Volume I.
« C'est une jeune personne infidèle comme il y en a tant (mais ici fidèle signifie chrétienne, et infidèle le contraire). C'est un jeune homme très chrétien, autrefois très perverti, qui convertit la jeune personne ; le diable s'en mêle, et tout le monde finit par être rôti par les bons philosophes du siècle de Dioclétien, toujours pleins d'humanité. » (Lettre de Chateaubriand à Delphine de Custine du 18 juin 1804).
« Mal publiés, mal lus, mal jugés », la formule de P.-J. Hetzel à propos des Mémoires d'Outre-Tombe de 1848 s'applique davantage encore aux Martyrs de 1809. Honnêtement mais aigrement, Chateaubriand a relayé les critiques faites à son chef-d'oeuvre dans son Examen liminaire et ainsi orienté vers une lecture à charge. Les travaux de Béatrix d'Andlau après guerre tentèrent de renverser le jugement, mais en déclassant l'épopée des Martyrs au profit d'un état antérieur du texte, le roman des Martyrs de Dioclétien. Ne pourrait-on prendre l'oeuvre telle qu'elle est ? dans sa totalité cohérente et non seulement dans ses épisodes les plus flatteurs et les plus réussis (les Francs, Velléda) : moissons, tigres et colombes, hymne de mort et sommeil de vie parcourent en une ligne continue sous le regard d'un Dieu caché ce théâtre de gloire qu'un obscur voyageur peut parcourir en quelques jours. Nous voilà invités, obscurs voyageurs, à relire Les Martyrs comme une oeuvre neuve.
Volume II.
« Alors, tu ne me reconnais pas ? Voyons, rappelle-toi...ce bon Ségenax... hein ! tu te souviens ?... le père de Velléda ?... ce bon Ségenax, magistrat vénéré chez les Rhédons, de qui Chateaubriand parle au tome premier de ses Martyrs ? Dégoûté par la conduite scandaleuse de Velléda, qui avait ''fauté'' avec le sinistre Eudore, je suis entré, comme qui dirait aujourd'hui, à la Trappe, c'est-à-dire que j'ai passé brillamment mon bachot ès Druides... gardien de la Pierre-Dieu... un poste d'embusqué, quoi ! » (Maurice Leblanc, L'Île aux trente cercueils).

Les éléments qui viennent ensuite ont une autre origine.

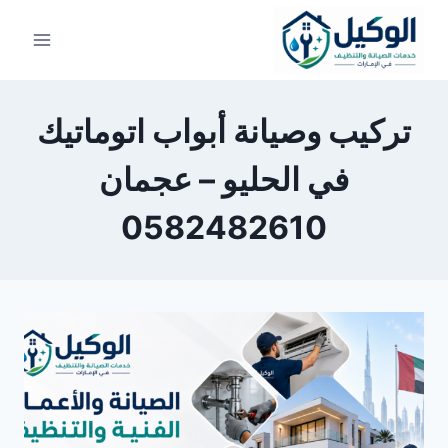
لتجاوز
لى
لمحتوى
تركيب وصيانة أبواب اتوماتيك
في الحليو – عجمان
0582482610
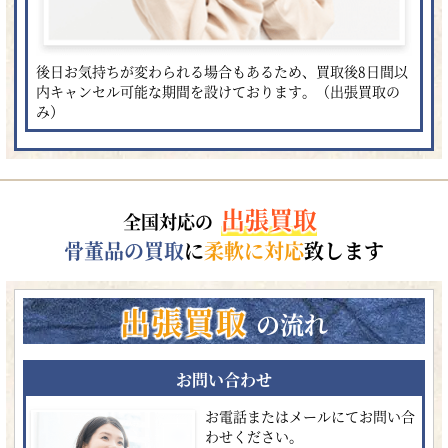
後日お気持ちが変わられる場合もあるため、買取後8日間以
内キャンセル可能な期間を設けております。（出張買取の
み）
出張買取
全国対応の
骨董品の買取
に
柔軟に対応
致します
出張買取
の流れ
お問い合わせ
お電話またはメールにてお問い合
わせください。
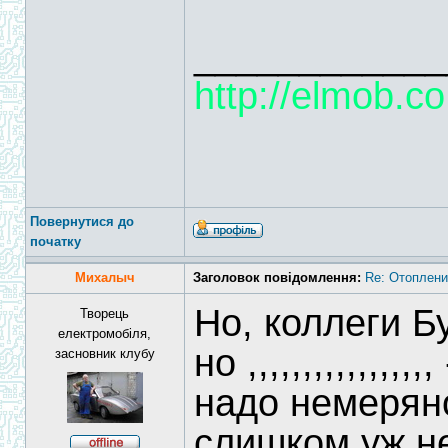
____________
http://elmob.co
Повернутися до
початку
Михалыч
Заголовок повідомлення:
Re: Отоплени
Но, коллеги Б
Творець
електромобіля,
но ,,,,,,,,,,,,,
засновник клубу
надо немеряно
слишком уж н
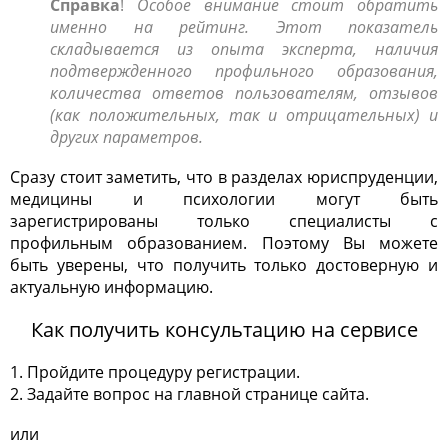
Справка
!
Особое внимание стоит обратить
именно на рейтинг. Этот показатель
складывается из опыта эксперта, наличия
подтвержденного профильного образования,
количества ответов пользователям, отзывов
(как положительных, так и отрицательных) и
других параметров.
Сразу стоит заметить, что в разделах юриспруденции,
медицины и психологии могут быть
зарегистрированы только специалисты с
профильным образованием. Поэтому Вы можете
быть уверены, что получить только достоверную и
актуальную информацию.
Как получить консультацию на сервисе
1. Пройдите процедуру регистрации.
2. Задайте вопрос на главной странице сайта.
или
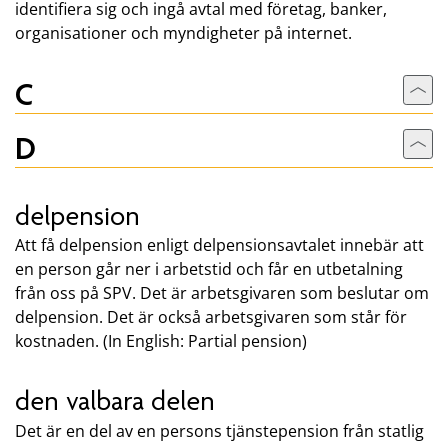
identifiera sig och ingå avtal med företag, banker,
organisationer och myndigheter på internet.
C
Till
D
Till
delpension
Att få delpension enligt delpensionsavtalet innebär att
en person går ner i arbetstid och får en utbetalning
från oss på SPV. Det är arbetsgivaren som beslutar om
delpension. Det är också arbetsgivaren som står för
kostnaden. (In English: Partial pension)
den valbara delen
Det är en del av en persons tjänstepension från statlig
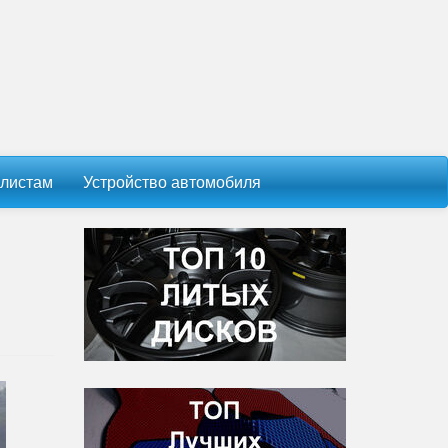
листам
Устройство автомобиля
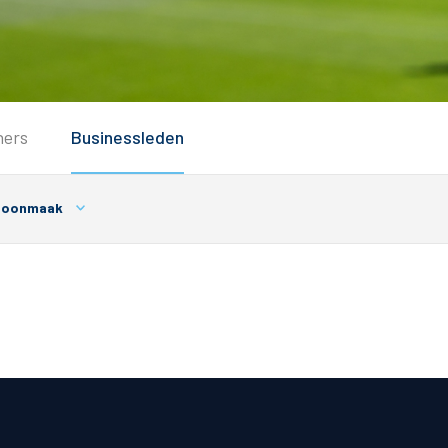
Service
ners
Businessleden
Inloggen
Contact
hoonmaak
Horeca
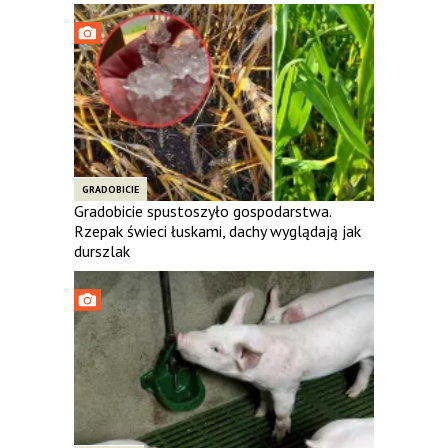
GRADOBICIE
Gradobicie spustoszyło gospodarstwa.
Rzepak świeci łuskami, dachy wyglądają jak
durszlak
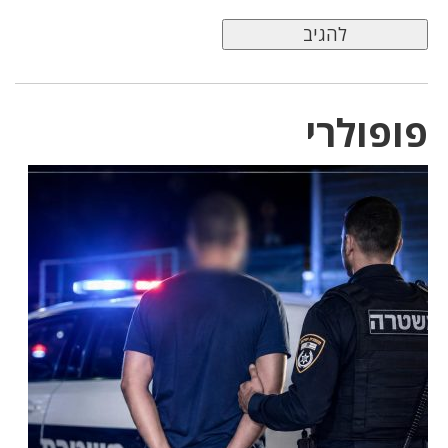
פופולרי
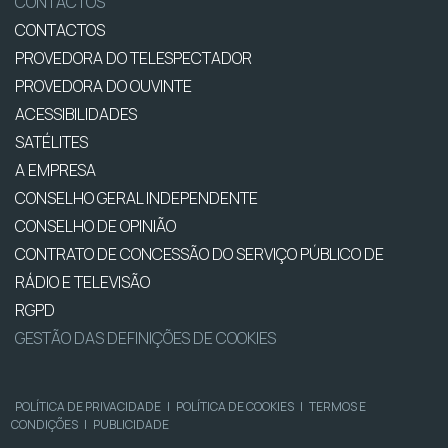
CONTACTOS
CONTACTOS
PROVEDORA DO TELESPECTADOR
PROVEDORA DO OUVINTE
ACESSIBILIDADES
SATÉLITES
A EMPRESA
CONSELHO GERAL INDEPENDENTE
CONSELHO DE OPINIÃO
CONTRATO DE CONCESSÃO DO SERVIÇO PÚBLICO DE
RÁDIO E TELEVISÃO
RGPD
GESTÃO DAS DEFINIÇÕES DE COOKIES
POLÍTICA DE PRIVACIDADE
|
POLÍTICA DE COOKIES
|
TERMOS E
CONDIÇÕES
|
PUBLICIDADE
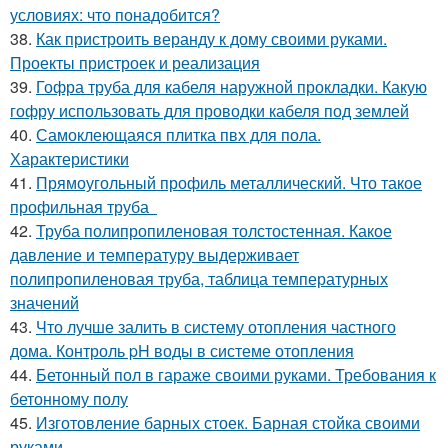
условиях: что понадобится?
38.
Как пристроить веранду к дому своими руками.
Проекты пристроек и реализация
39.
Гофра труба для кабеля наружной прокладки. Какую
гофру использовать для проводки кабеля под землей
40.
Самоклеющаяся плитка пвх для пола.
Характеристики
41.
Прямоугольный профиль металлический. Что такое
профильная труба
42.
Труба полипропиленовая толстостенная. Какое
давление и температуру выдерживает
полипропиленовая труба, таблица температурных
значений
43.
Что лучше залить в систему отопления частного
дома. Контроль pH воды в системе отопления
44.
Бетонный пол в гараже своими руками. Требования к
бетонному полу
45.
Изготовление барных стоек. Барная стойка своими
руками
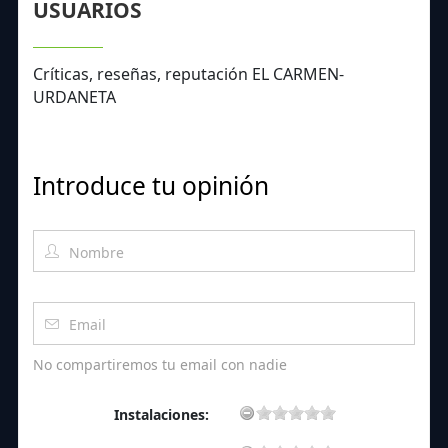
USUARIOS
Críticas, reseñas, reputación EL CARMEN-
URDANETA
Introduce tu opinión
No compartiremos tu email con nadie
Instalaciones:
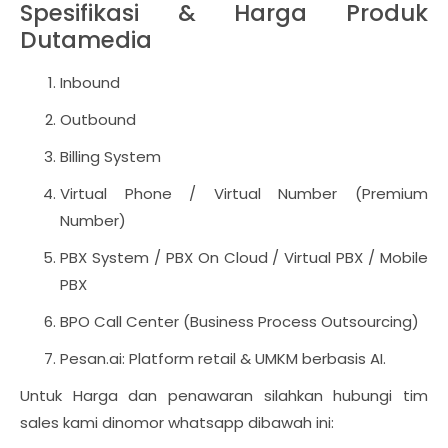
Spesifikasi & Harga Produk
Dutamedia
Inbound
Outbound
Billing System
Virtual Phone / Virtual Number (Premium
Number)
PBX System / PBX On Cloud / Virtual PBX / Mobile
PBX
BPO Call Center (Business Process Outsourcing)
Pesan.ai: Platform retail & UMKM berbasis AI.
Untuk Harga dan penawaran silahkan hubungi tim
sales kami dinomor whatsapp dibawah ini:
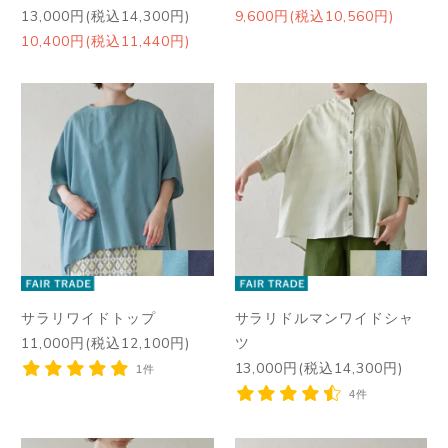
13,000円(税込14,300円)
9,600円(税込10,560円)
10,400円(税込11,440円)
サラリワイドトップ
サラリドルマンワイドシャ
11,000円(税込12,100円)
ツ
13,000円(税込14,300円)
1件
4件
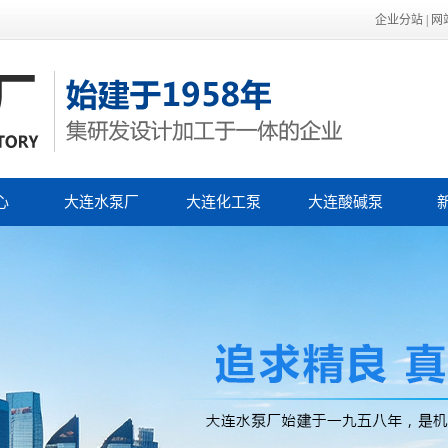
企业分站
|
网
心
大连水泵厂
大连化工泵
大连酸碱泵
泵
公
泵
行
技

« ...une histoire parfaitement belle parce qu'il y a mis la fleur du désert, la grâce de la cabane et une simplicité à conter la douleur que je ne me flatte pas d'avoir conservées. Certes je n'essayerai pas de traduire avec ma plume la volupté si triste qui s'exhale de ce verdoyant exil » écrit Baudelaire en 1859 à propos du « ton mélancolique du poëte des Martyrs ».
Ce deuxième volume comprend les variantes, les manuscrits et les épreuves des Martyrs de Dioclétien qui permettent de reconstituer les différents états du texte de Chateaubriand. Il comprend également toute l'annotation rédigée pour cette édition par Nicolas Perot. Le premier volume comportant sur une même page le texte des Martyrs et le texte des Remarques rédigées par Chateaubriand, on pourra garder ouvert ce deuxième volume pour y lire en parallèle toutes les notes afférentes sans avoir besoin de passer d'une page à l'autre d'un même volume.
Volume III.
« Je donnerai donc hardiment, pour mon compte, le nom de poëme à un ouvrage essentiellement poétique, à la quantité et à la rime près. » (Fontanes) « Deux choses inconciliables de leur nature. ou que l'on ne concilie du moins qu'aux dépens l'une de l'autre, l'allure fiere, libre et indépendante du génie qui invente, et la contrainte toujours pénible du talent qui imite ; cette lutte presque continuelle de deux principes évidemment opposés, me semblerait assez bien caractériser la maniere habituelle de M. de Châteaubriant. Il perd habituellement en beautés, ce qu'il s'efforce de gagner en correction. » (Amar) « Les inventions de M. de Châteaubriand sont bien supérieures à ses imitations. » (Guizot) « On avoit depuis longtemps oublié mes critiques sur les Martyrs ; l'auteur les a fait revivre ; si elles nuisent à son ouvrage, ce sera sa faute. » (Hoffman) Ce troisième volume est surtout consacré à la réception de l'oeuvre. L'accueil fut bien plus divers que ne le laissent supposer les dossiers déjà réunis par Chateaubriand et ses premiers éditeurs. Les comptes-rendus qu'on trouve dans la presse à l'occasion de la première ou la troisième édition constituent l'étude la plus importante jamais consacrée au chef d'oeuvre de Chateaubriand, avec de grandes plumes : Auger, Guizot, Hoffmann, Bonald, B. Constant, Irving Washington.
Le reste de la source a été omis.